▶ [How to complete this task] Your task is to restate word for word the lines in the material below, from the one with "impacts and monitor conditions over time." up to and including the one with "this article, the". Do not carry over the pictures.
►
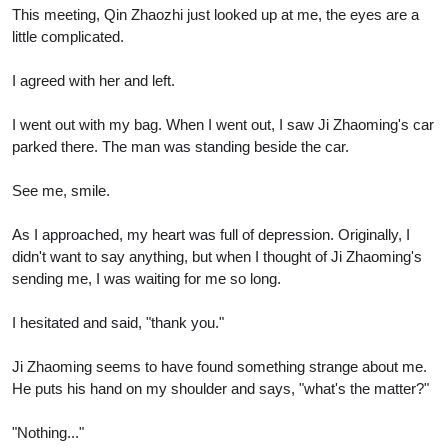
This meeting, Qin Zhaozhi just looked up at me, the eyes are a
little complicated.
I agreed with her and left.
I went out with my bag. When I went out, I saw Ji Zhaoming's car
parked there. The man was standing beside the car.
See me, smile.
As I approached, my heart was full of depression. Originally, I
didn't want to say anything, but when I thought of Ji Zhaoming's
sending me, I was waiting for me so long.
I hesitated and said, "thank you."
Ji Zhaoming seems to have found something strange about me.
He puts his hand on my shoulder and says, "what's the matter?"
"Nothing..."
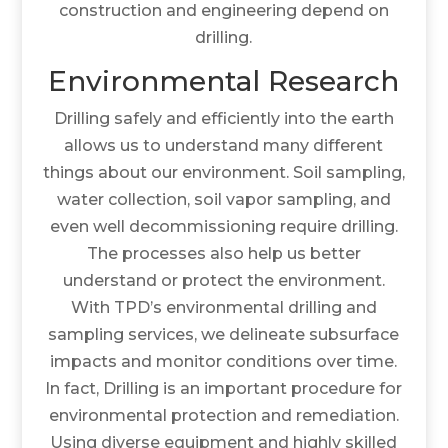
construction and engineering depend on
drilling.
Environmental Research
Drilling safely and efficiently into the earth
allows us to understand many different
things about our environment. Soil sampling,
water collection, soil vapor sampling, and
even well decommissioning require drilling.
The processes also help us better
understand or protect the environment.
With TPD’s environmental drilling and
sampling services, we delineate subsurface
impacts and monitor conditions over time.
In fact, Drilling is an important procedure for
environmental protection and remediation.
Using diverse equipment and highly skilled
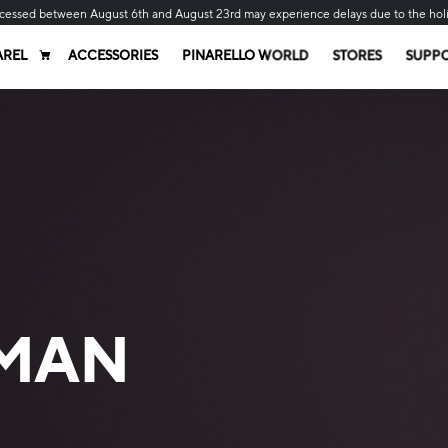
cessed between August 6th and August 23rd may experience delays due to the hol
AREL
ACCESSORIES
PINARELLO WORLD
STORES
SUPP
MAN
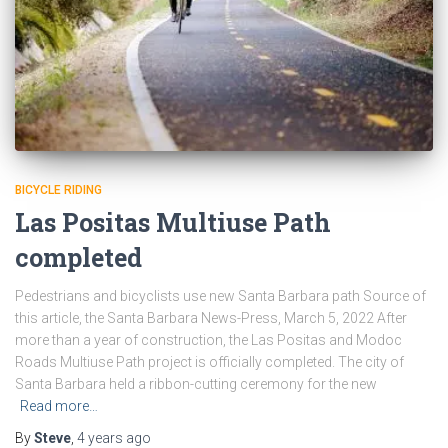
BICYCLE RIDING
Las Positas Multiuse Path
completed
Pedestrians and bicyclists use new Santa Barbara path Source of
this article, the Santa Barbara News-Press, March 5, 2022 After
more than a year of construction, the Las Positas and Modoc
Roads Multiuse Path project is officially completed. The city of
Santa Barbara held a ribbon-cutting ceremony for the new
Read more…
By
Steve
,
4 years
ago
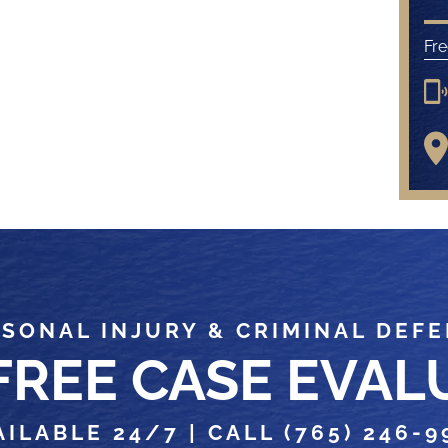
Fre
SONAL INJURY & CRIMINAL DEF
 FREE CASE EVAL
AILABLE 24/7 |
CALL (765) 246-9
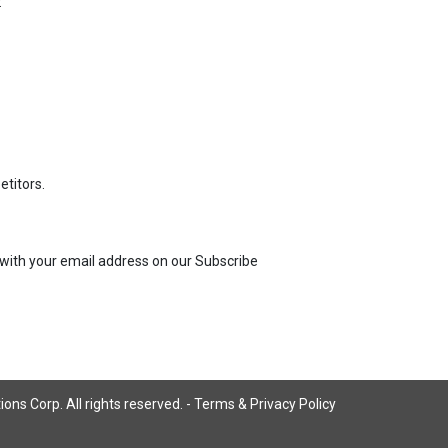
:
titors.
us with your email address on our Subscribe
ns Corp. All rights reserved. -
Terms & Privacy Policy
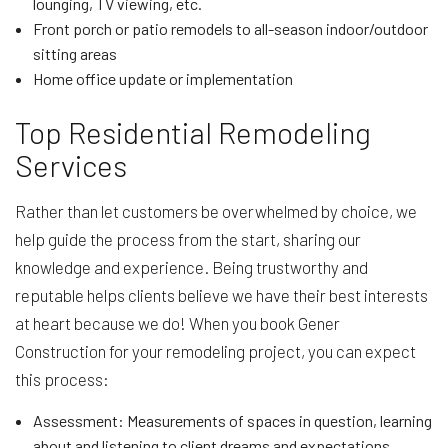
lounging, TV viewing, etc.
Front porch or patio remodels to all-season indoor/outdoor
sitting areas
Home office update or implementation
Top Residential Remodeling
Services
Rather than let customers be overwhelmed by choice, we
help guide the process from the start, sharing our
knowledge and experience. Being trustworthy and
reputable helps clients believe we have their best interests
at heart because we do! When you book Gener
Construction for your remodeling project, you can expect
this process:
Assessment: Measurements of spaces in question, learning
about and listening to client dreams and expectations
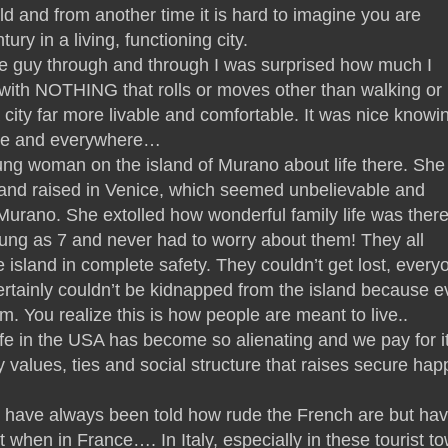
and from another time it is hard to imagine you are
ury in a living, functioning city.
e guy through and through I was surprised how much I
 with NOTHING that rolls or moves other than walking or
a city far more livable and comfortable. It was nice knowi
re and everywhere…
oung woman on the island of Murano about life there. She
 and raised in Venice, which seemed unbelievable and
urano. She extolled how wonderful family life was there
ung as 7 and never had to worry about them! They all
e island in complete safety. They couldn’t get lost, every
rtainly couldn’t be kidnapped from the island because e
. You realize this is how people are meant to live..
fe in the USA has become so alienating and we pay for it
 values, ties and social structure that raises secure hap
 I have always been told how rude the French are but ha
t when in France…. In Italy, especially in these tourist t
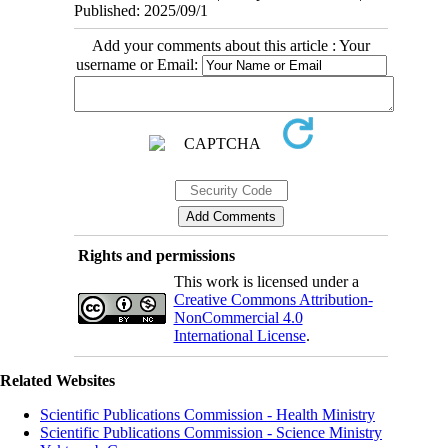
Published: 2025/09/1
Add your comments about this article : Your
username or Email:
Rights and permissions
This work is licensed under a
Creative Commons Attribution-
NonCommercial 4.0
International License
.
Related Websites
Scientific Publications Commission - Health Ministry
Scientific Publications Commission - Science Ministry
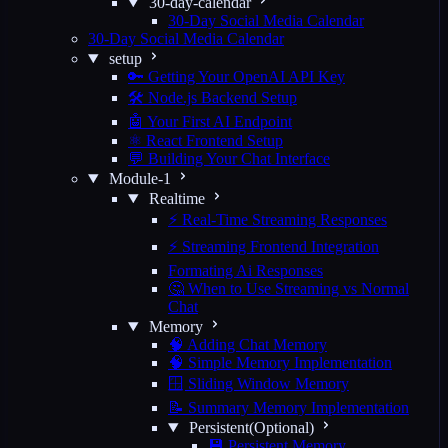
30-day-calendar
30-Day Social Media Calendar
30-Day Social Media Calendar
setup
🔑 Getting Your OpenAI API Key
🛠️ Node.js Backend Setup
🤖 Your First AI Endpoint
⚛️ React Frontend Setup
💬 Building Your Chat Interface
Module-1
Realtime
⚡ Real-Time Streaming Responses
⚡ Streaming Frontend Integration
Formating Ai Responses
🤔 When to Use Streaming vs Normal
Chat
Memory
🧠 Adding Chat Memory
🧠 Simple Memory Implementation
🪟 Sliding Window Memory
📝 Summary Memory Implementation
Persistent(Optional)
💾 Persistent Memory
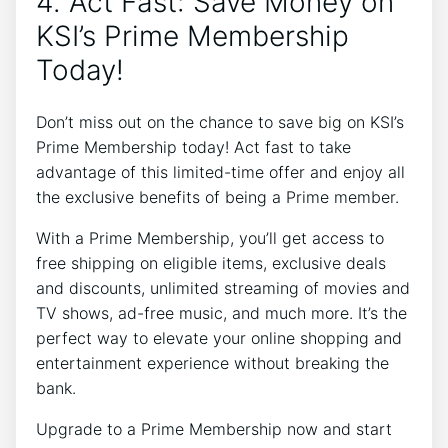
4. Act Fast: Save Money on
KSI’s Prime Membership
Today!
Don’t miss out on the chance to save big on KSI’s
Prime Membership today! Act fast to take
advantage of this limited-time offer and enjoy all
the exclusive benefits of being a Prime member.
With a Prime Membership, you’ll get access to
free shipping on eligible items, exclusive deals
and discounts, unlimited streaming of movies and
TV shows, ad-free music, and much more. It’s the
perfect way to elevate your online shopping and
entertainment experience without breaking the
bank.
Upgrade to a Prime Membership now and start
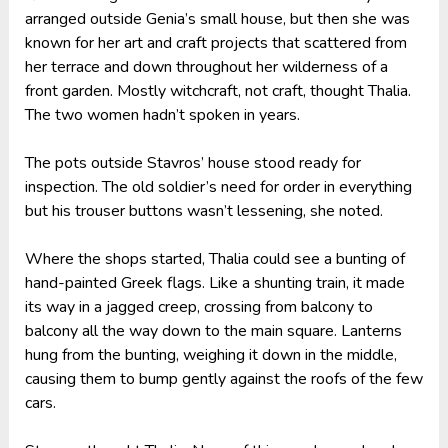
arranged outside Genia’s small house, but then she was
known for her art and craft projects that scattered from
her terrace and down throughout her wilderness of a
front garden. Mostly witchcraft, not craft, thought Thalia.
The two women hadn’t spoken in years.
The pots outside Stavros’ house stood ready for
inspection. The old soldier’s need for order in everything
but his trouser buttons wasn’t lessening, she noted.
Where the shops started, Thalia could see a bunting of
hand-painted Greek flags. Like a shunting train, it made
its way in a jagged creep, crossing from balcony to
balcony all the way down to the main square. Lanterns
hung from the bunting, weighing it down in the middle,
causing them to bump gently against the roofs of the few
cars.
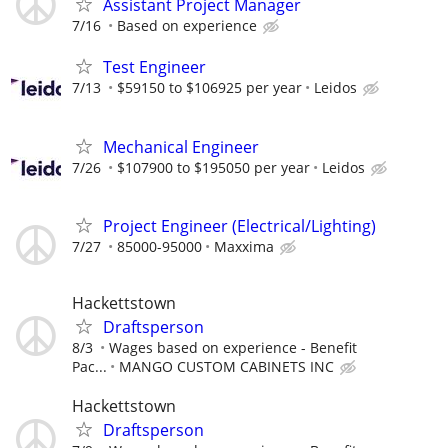
Assistant Project Manager
7/16
Based on experience
Test Engineer
7/13
$59150 to $106925 per year
Leidos
Mechanical Engineer
7/26
$107900 to $195050 per year
Leidos
Project Engineer (Electrical/Lighting)
7/27
85000-95000
Maxxima
Hackettstown
Draftsperson
8/3
Wages based on experience - Benefit
Pac...
MANGO CUSTOM CABINETS INC
Hackettstown
Draftsperson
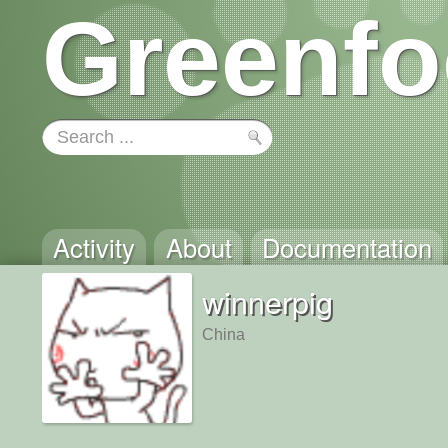
Greenfo
Activity
About
Documentation
winnerpig
China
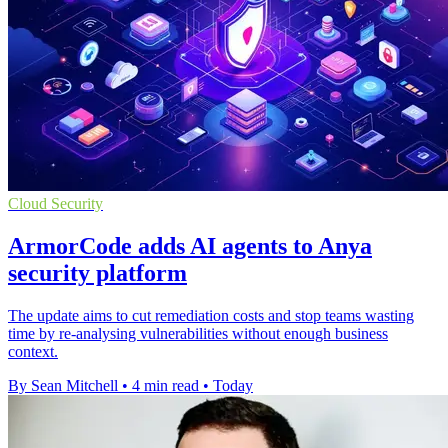
Cloud Security
ArmorCode adds AI agents to Anya
security platform
The update aims to cut remediation costs and stop teams wasting
time by re-analysing vulnerabilities without enough business
context.
By Sean Mitchell
•
4 min read
•
Today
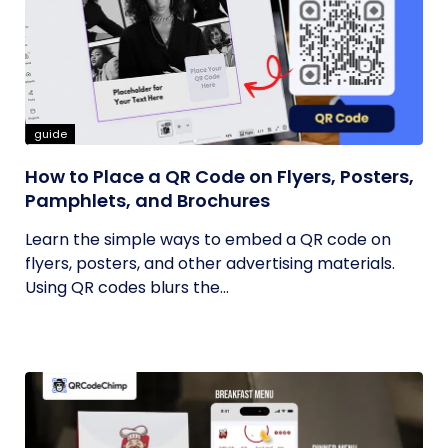
guide
How to Place a QR Code on Flyers, Posters,
Pamphlets, and Brochures
Learn the simple ways to embed a QR code on
flyers, posters, and other advertising materials.
Using QR codes blurs the...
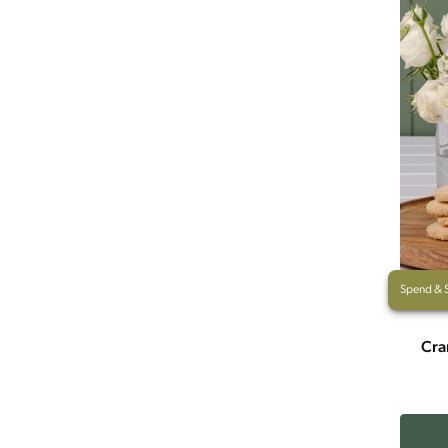
Spend & 
Cra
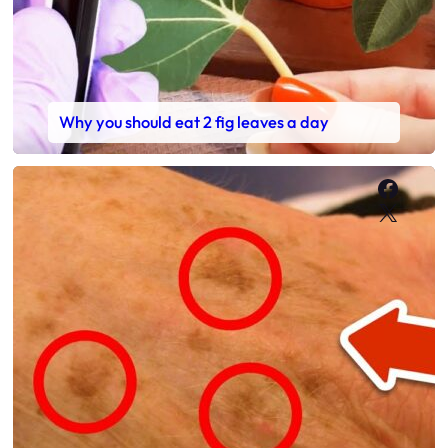
Why you should eat 2 fig leaves a day
Faceb
X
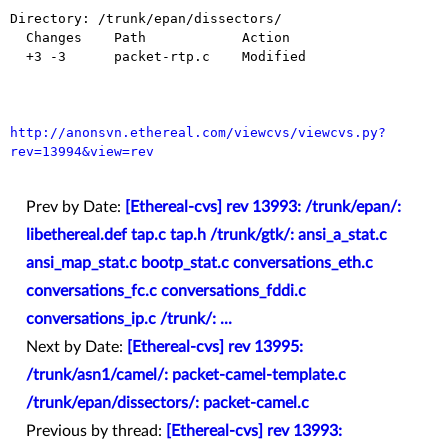
Directory: /trunk/epan/dissectors/

  Changes    Path            Action

  +3 -3      packet-rtp.c    Modified

http://anonsvn.ethereal.com/viewcvs/viewcvs.py?
rev=13994&view=rev
Prev by Date:
[Ethereal-cvs] rev 13993: /trunk/epan/:
libethereal.def tap.c tap.h /trunk/gtk/: ansi_a_stat.c
ansi_map_stat.c bootp_stat.c conversations_eth.c
conversations_fc.c conversations_fddi.c
conversations_ip.c /trunk/: ...
Next by Date:
[Ethereal-cvs] rev 13995:
/trunk/asn1/camel/: packet-camel-template.c
/trunk/epan/dissectors/: packet-camel.c
Previous by thread:
[Ethereal-cvs] rev 13993:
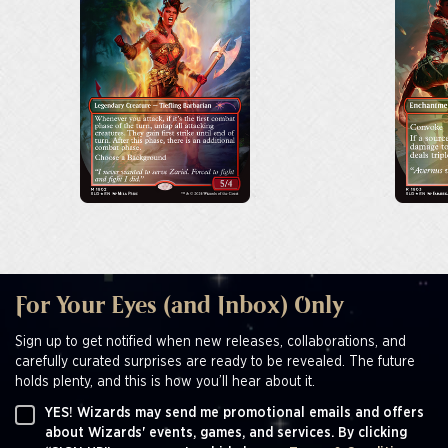
For Your Eyes (and Inbox) Only
Sign up to get notified when new releases, collaborations, and
carefully curated surprises are ready to be revealed. The future
holds plenty, and this is how you’ll hear about it.
YES! Wizards may send me promotional emails and offers
about Wizards' events, games, and services. By clicking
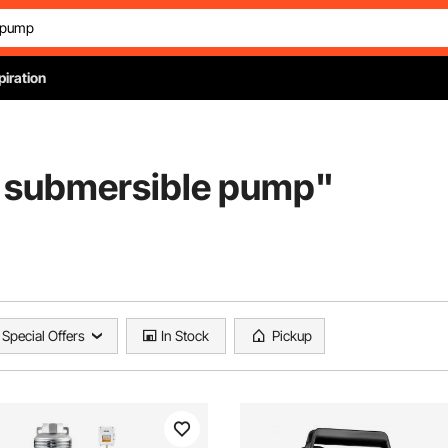
piration
 submersible pump
"
Special Offers
In Stock
Pickup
◄
▶ [Exercise response]
impacts and monitor conditions over time.
In fact, Drilling is an important procedure for
environmental protection and remediation.
Using diverse equipment and highly skilled
cessed between August 6th and August 23rd may experience delays due to the hol
AREL
ACCESSORIES
PINARELLO WORLD
STORES
SUPP
MAN
BICYCLE RIDING
Las Positas Multiuse Path
completed
Pedestrians and bicyclists use new Santa Barbara path Source of
this article, the Santa Barbara News-Press, March 5, 2022 After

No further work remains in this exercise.